I'm not arguing for the sake of arguing, I will stop if you show credible evidence why it is so bad for my shoulders.

Maybe my shoulders are built somewhat differently that other people? Which makes me very comfortable with the move. I know that it is a far more comfortable movement to do behind back neck presses than military press to chest, FOR ME.

-sk
 
sk* said:


Where has this been shown at?

All I am saying is that, FROM MY EXPERIENCE, it is a very comfortable exercise and yields great results. If you don't like it, then fine don't do it.

Now if you are saying I am slowly doing damage to my rotator cuffs with this exercise, then find but please show me the proof before I stop. You can understand that I am not about to stop something that works for me so remarkably just cause some guy says it's bad for you.

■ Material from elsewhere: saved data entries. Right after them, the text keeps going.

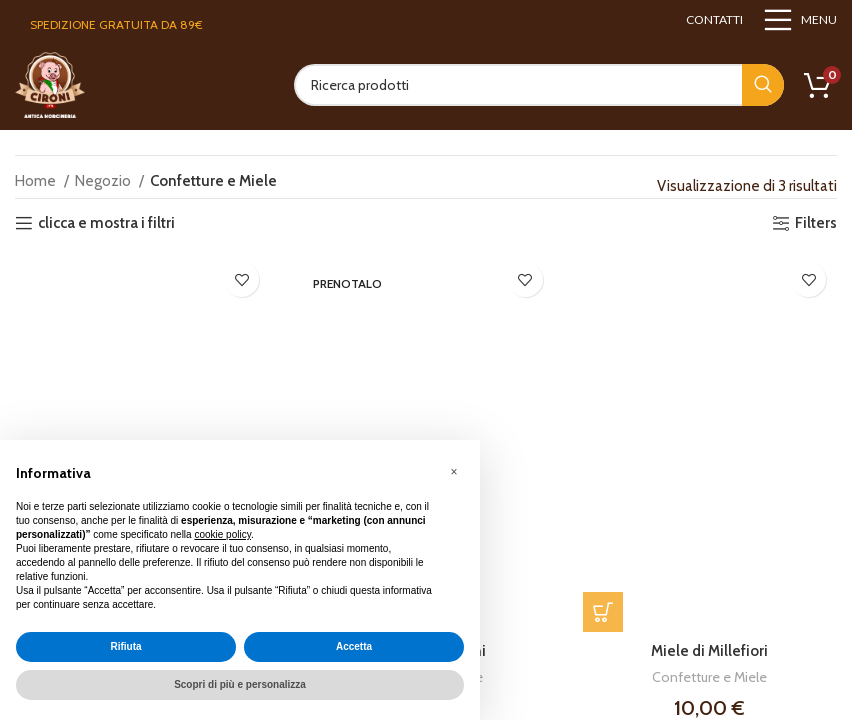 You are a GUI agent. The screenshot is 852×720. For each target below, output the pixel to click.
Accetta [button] (354, 646)
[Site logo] (50, 84)
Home (37, 181)
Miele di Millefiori (709, 652)
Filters (816, 223)
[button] (603, 613)
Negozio (104, 181)
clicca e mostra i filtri (106, 223)
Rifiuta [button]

Please show me a study on it perhaps or something of the sort, and then I will stop doing it.

My suggestion for others would be to try the exercise a few times, and stop if you find it to be uncomfortable after a few weeks.

-sk

I'll try to find something, but it's not just some guy telling you to stop this...basically everyone who knows anything about biomechanics or ergonomics will tell you that this particular exercise is horrible for the shoulders. Read the warnings on the machines at your gym, I'm sure they're there.

I had shoulder surgery back in high school, and I had a few long talks with my therapists on correct training techniques, they all said the same things.
 
Bulldog_10 said:


I'll try to find something, but it's not just some guy telling you to stop this...basically everyone who knows anything about biomechanics or ergonomics will tell you that this particular exercise is horrible for the shoulders. Read the warnings on the machines at your gym, I'm sure they're there.

I had shoulder surgery back in high school, and I had a few long talks with my therapists on correct training techniques, they all said the same things.

I've heard that they are bad on the rotator cuffs but I have also heard that people feel a strain in their neck. I don't get this, so maybe I am good ...

I initially recommended this exercise cause I didn't think as many people will have a problem with it, maybe I was wrong.

-sk
 
SofaGeorge said:
I'm surprised that no one else supported side raises as the top size builder for delts.

If it isn't compound and basic. . . it has no place in my routine. I would rather perform presses with 250lbs, rather than side laterals with a 30lb dumbbell.

Plus, the press utilizes more muscle groups.

I believe. . . in killing two birds with one stone rather than adding additional exercises that are unnecessary.
 
right on!!!!!!!!........strenght is power, and power is mercieless. Isolation is definitly NOT the backbone of any of my routines.
 
Loudens point was he'd rather be seen moving big weight, than sweating over small weights.

Right Louden?....you know im right!!!!...tell me im right damn it!!!